“Nel 1992 Giovanni Falcone e Paolo Borsellino vennero colpiti perché, con la loro professionalità e determinazione, avevano inferto colpi durissimi alla mafia, con prospettive di ulteriori seguiti di grande efficacia, attraverso una rigorosa strategia investigativa capace di portarne allo scoperto l’organizzazione. La mafia li temeva per questo: perché avevano dimostrato che essa non era imbattibile e che lo Stato era in grado di sconfiggerla attraverso la forza del diritto”.
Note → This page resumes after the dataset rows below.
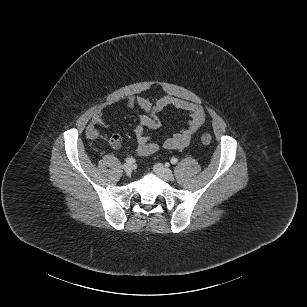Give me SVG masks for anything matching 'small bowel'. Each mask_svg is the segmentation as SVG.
I'll use <instances>...</instances> for the list:
<instances>
[{
    "instance_id": "1",
    "label": "small bowel",
    "mask_w": 307,
    "mask_h": 307,
    "mask_svg": "<svg viewBox=\"0 0 307 307\" xmlns=\"http://www.w3.org/2000/svg\"><path fill=\"white\" fill-rule=\"evenodd\" d=\"M126 104L129 108L134 109L138 115V124L134 129V134L137 141L136 151L141 156L152 155L159 149V145L150 140V136L145 129L155 130L160 127L158 113L163 109L171 107L186 112L190 117L185 128L164 140L163 147L168 150L186 148L205 120L204 111L200 105L176 97L164 96L153 103L145 97L130 96L127 98ZM101 125L102 111L96 110L87 127V136L90 139L104 138L98 131Z\"/></svg>"
}]
</instances>
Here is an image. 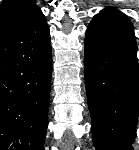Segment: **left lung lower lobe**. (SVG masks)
<instances>
[{
	"instance_id": "left-lung-lower-lobe-1",
	"label": "left lung lower lobe",
	"mask_w": 139,
	"mask_h": 150,
	"mask_svg": "<svg viewBox=\"0 0 139 150\" xmlns=\"http://www.w3.org/2000/svg\"><path fill=\"white\" fill-rule=\"evenodd\" d=\"M85 83L97 150H133L139 114V67L132 23L105 8L85 37Z\"/></svg>"
}]
</instances>
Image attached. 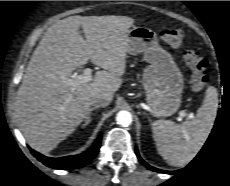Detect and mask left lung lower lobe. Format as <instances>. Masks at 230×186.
Returning a JSON list of instances; mask_svg holds the SVG:
<instances>
[{"label": "left lung lower lobe", "mask_w": 230, "mask_h": 186, "mask_svg": "<svg viewBox=\"0 0 230 186\" xmlns=\"http://www.w3.org/2000/svg\"><path fill=\"white\" fill-rule=\"evenodd\" d=\"M135 152H136V155H137L139 161H140L145 167H147L148 169H150V170H152V171H156V172H160V173H166V174H174L175 172H177V171H172V172H171V171H164V170H160V169L154 168V167L148 165L146 162H144V160L139 156V153H138V150H137V149H135Z\"/></svg>", "instance_id": "left-lung-lower-lobe-1"}]
</instances>
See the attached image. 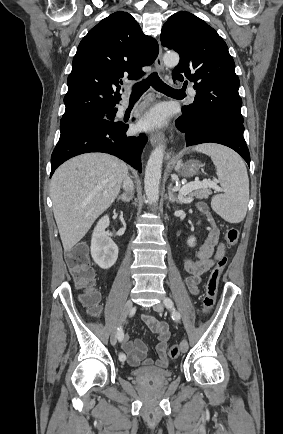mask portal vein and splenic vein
Here are the masks:
<instances>
[{
    "label": "portal vein and splenic vein",
    "mask_w": 283,
    "mask_h": 434,
    "mask_svg": "<svg viewBox=\"0 0 283 434\" xmlns=\"http://www.w3.org/2000/svg\"><path fill=\"white\" fill-rule=\"evenodd\" d=\"M202 186H204V187H210V188H213L215 190H219V187L217 186V184L215 182L208 181V180L204 179L202 182H200V181H194V182H191V183H189L187 185H184L179 190V194H180V196L187 195L192 190H194L196 188H199V187H202ZM185 202H190V201L189 200H185Z\"/></svg>",
    "instance_id": "obj_1"
}]
</instances>
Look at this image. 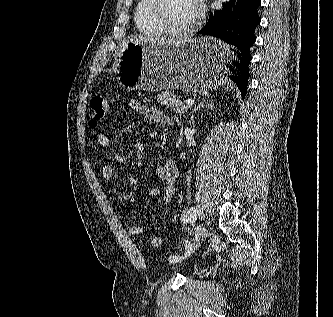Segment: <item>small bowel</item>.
I'll use <instances>...</instances> for the list:
<instances>
[{"instance_id":"1","label":"small bowel","mask_w":333,"mask_h":317,"mask_svg":"<svg viewBox=\"0 0 333 317\" xmlns=\"http://www.w3.org/2000/svg\"><path fill=\"white\" fill-rule=\"evenodd\" d=\"M128 105L131 110L142 113L146 118L152 121L163 124L171 123L170 118L157 107L146 105L137 99H131ZM97 143L99 146L106 149L110 148L112 145L110 137L104 132L97 134ZM112 158L113 162L105 165L102 170L104 182H109L114 174L115 167L122 166L125 161L124 156L119 152L113 153ZM156 174L161 181V186L152 188L149 194L152 197L160 196L162 202L165 204V207L155 219L157 222L163 220L170 212V205L176 190L175 182L178 178L176 163L171 159L164 161L157 167ZM127 232L131 235H140L144 232V227L130 225L127 227Z\"/></svg>"}]
</instances>
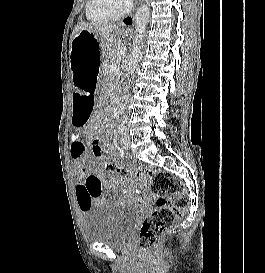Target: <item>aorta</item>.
<instances>
[{"mask_svg":"<svg viewBox=\"0 0 265 273\" xmlns=\"http://www.w3.org/2000/svg\"><path fill=\"white\" fill-rule=\"evenodd\" d=\"M150 16V9L148 5H142L138 8L135 17V38L133 41V47L130 54V58L128 61V65L126 68V76L129 77L135 72V69L137 68L139 57L141 54V46L140 43L145 36L146 27L148 24Z\"/></svg>","mask_w":265,"mask_h":273,"instance_id":"aorta-1","label":"aorta"}]
</instances>
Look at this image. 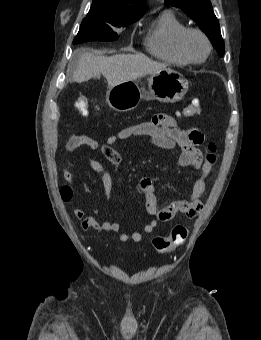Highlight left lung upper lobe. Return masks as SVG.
<instances>
[{
    "instance_id": "5c2ea615",
    "label": "left lung upper lobe",
    "mask_w": 261,
    "mask_h": 340,
    "mask_svg": "<svg viewBox=\"0 0 261 340\" xmlns=\"http://www.w3.org/2000/svg\"><path fill=\"white\" fill-rule=\"evenodd\" d=\"M166 4L181 8L208 36L218 54L224 55V41L209 0H164Z\"/></svg>"
}]
</instances>
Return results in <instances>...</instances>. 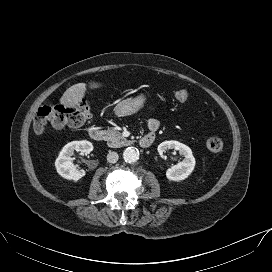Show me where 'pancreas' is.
<instances>
[{"mask_svg": "<svg viewBox=\"0 0 272 272\" xmlns=\"http://www.w3.org/2000/svg\"><path fill=\"white\" fill-rule=\"evenodd\" d=\"M105 140L109 147L119 148L129 143L117 129H109L105 132Z\"/></svg>", "mask_w": 272, "mask_h": 272, "instance_id": "obj_1", "label": "pancreas"}]
</instances>
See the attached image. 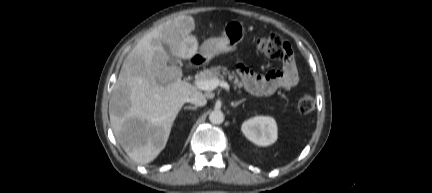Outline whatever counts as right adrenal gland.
I'll list each match as a JSON object with an SVG mask.
<instances>
[{
    "label": "right adrenal gland",
    "instance_id": "obj_1",
    "mask_svg": "<svg viewBox=\"0 0 432 193\" xmlns=\"http://www.w3.org/2000/svg\"><path fill=\"white\" fill-rule=\"evenodd\" d=\"M184 109H188V110H196L197 106H186L184 107Z\"/></svg>",
    "mask_w": 432,
    "mask_h": 193
}]
</instances>
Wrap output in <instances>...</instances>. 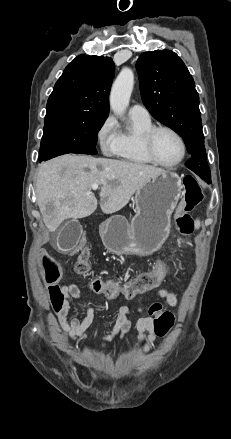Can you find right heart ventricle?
I'll use <instances>...</instances> for the list:
<instances>
[{"instance_id":"obj_1","label":"right heart ventricle","mask_w":231,"mask_h":439,"mask_svg":"<svg viewBox=\"0 0 231 439\" xmlns=\"http://www.w3.org/2000/svg\"><path fill=\"white\" fill-rule=\"evenodd\" d=\"M152 127L151 120L130 117V125L119 131V143L114 155L136 165H150L152 162L143 151L141 138Z\"/></svg>"}]
</instances>
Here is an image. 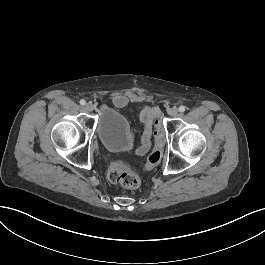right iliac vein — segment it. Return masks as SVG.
Returning <instances> with one entry per match:
<instances>
[{
  "mask_svg": "<svg viewBox=\"0 0 265 265\" xmlns=\"http://www.w3.org/2000/svg\"><path fill=\"white\" fill-rule=\"evenodd\" d=\"M85 109H86L88 112H92V111L95 109V106H94L93 103L88 102V103L85 105Z\"/></svg>",
  "mask_w": 265,
  "mask_h": 265,
  "instance_id": "right-iliac-vein-1",
  "label": "right iliac vein"
}]
</instances>
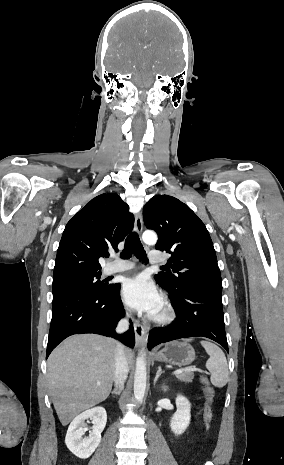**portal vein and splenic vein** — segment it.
<instances>
[{
    "label": "portal vein and splenic vein",
    "instance_id": "portal-vein-and-splenic-vein-1",
    "mask_svg": "<svg viewBox=\"0 0 284 465\" xmlns=\"http://www.w3.org/2000/svg\"><path fill=\"white\" fill-rule=\"evenodd\" d=\"M188 371H193V369H179V371H174L173 375H179V373H188ZM195 371H199V373H205V371H201V369H195Z\"/></svg>",
    "mask_w": 284,
    "mask_h": 465
}]
</instances>
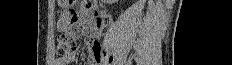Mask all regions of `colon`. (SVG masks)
Returning <instances> with one entry per match:
<instances>
[{
  "label": "colon",
  "mask_w": 232,
  "mask_h": 65,
  "mask_svg": "<svg viewBox=\"0 0 232 65\" xmlns=\"http://www.w3.org/2000/svg\"><path fill=\"white\" fill-rule=\"evenodd\" d=\"M76 46L77 41L73 36L62 34L58 37L57 40V55L59 57H65L71 52L75 51Z\"/></svg>",
  "instance_id": "1"
}]
</instances>
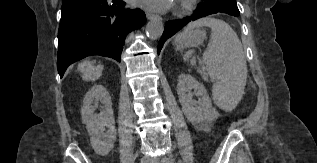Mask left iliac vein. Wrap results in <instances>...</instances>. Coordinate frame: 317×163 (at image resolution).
Segmentation results:
<instances>
[{
	"label": "left iliac vein",
	"instance_id": "left-iliac-vein-1",
	"mask_svg": "<svg viewBox=\"0 0 317 163\" xmlns=\"http://www.w3.org/2000/svg\"><path fill=\"white\" fill-rule=\"evenodd\" d=\"M152 163H160V161L158 159H154L152 160ZM169 163H173V160L169 159Z\"/></svg>",
	"mask_w": 317,
	"mask_h": 163
}]
</instances>
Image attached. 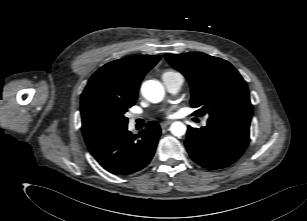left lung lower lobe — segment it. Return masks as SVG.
<instances>
[{
    "instance_id": "left-lung-lower-lobe-1",
    "label": "left lung lower lobe",
    "mask_w": 307,
    "mask_h": 221,
    "mask_svg": "<svg viewBox=\"0 0 307 221\" xmlns=\"http://www.w3.org/2000/svg\"><path fill=\"white\" fill-rule=\"evenodd\" d=\"M250 121L229 115L210 117L207 126L188 128L185 147L191 158L204 168L228 167L248 146Z\"/></svg>"
}]
</instances>
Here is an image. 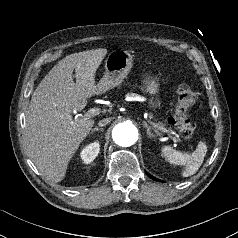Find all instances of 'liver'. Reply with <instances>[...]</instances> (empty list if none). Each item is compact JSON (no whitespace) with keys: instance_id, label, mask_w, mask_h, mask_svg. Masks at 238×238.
Here are the masks:
<instances>
[{"instance_id":"liver-1","label":"liver","mask_w":238,"mask_h":238,"mask_svg":"<svg viewBox=\"0 0 238 238\" xmlns=\"http://www.w3.org/2000/svg\"><path fill=\"white\" fill-rule=\"evenodd\" d=\"M106 54L102 48L66 56L32 94L25 142L36 167L53 182L63 180L71 158L94 125L90 117L72 113L82 111L87 99L100 93L95 74Z\"/></svg>"}]
</instances>
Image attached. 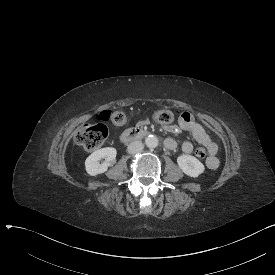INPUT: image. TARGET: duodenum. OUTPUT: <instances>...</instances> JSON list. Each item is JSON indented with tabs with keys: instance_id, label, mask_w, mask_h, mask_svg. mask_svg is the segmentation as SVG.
I'll return each mask as SVG.
<instances>
[{
	"instance_id": "obj_1",
	"label": "duodenum",
	"mask_w": 275,
	"mask_h": 275,
	"mask_svg": "<svg viewBox=\"0 0 275 275\" xmlns=\"http://www.w3.org/2000/svg\"><path fill=\"white\" fill-rule=\"evenodd\" d=\"M148 131L143 128H134L126 130L122 133L120 139L123 143H131L146 136Z\"/></svg>"
}]
</instances>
Queste le parole del Presidente della Repubblica, Sergio Mattarella, nel suo discorso per il trentennale della strage di Capaci e via D’Amelio. “Onorare oggi la memoria di Giovanni Falcone e di Paolo Borsellino vuol dire rinnovare quell’impegno, riproponendone il coraggio e la determinazione. L’impegno contro la criminalità non consente pause né distrazioni. Giovanni Falcone – ha ricordato Mattarella – diceva che ‘l’importante non è stabilire se uno ha paura o meno, è saper convivere con la propria paura e non farsi condizionare dalla stessa. Ecco, il coraggio diceva è questo, altrimenti non è più coraggio ma incoscienza”.
Falcone – ha sottolineato il Capo dello Stato – “agiva non in spregio del pericolo o alla ricerca di forme ostentate di eroismo bensì nella consapevolezza che l’unico percorso possibile fosse quello che offre il tenace perseguimento della legalità, attraverso cui si realizza il riscatto morale della società civile”.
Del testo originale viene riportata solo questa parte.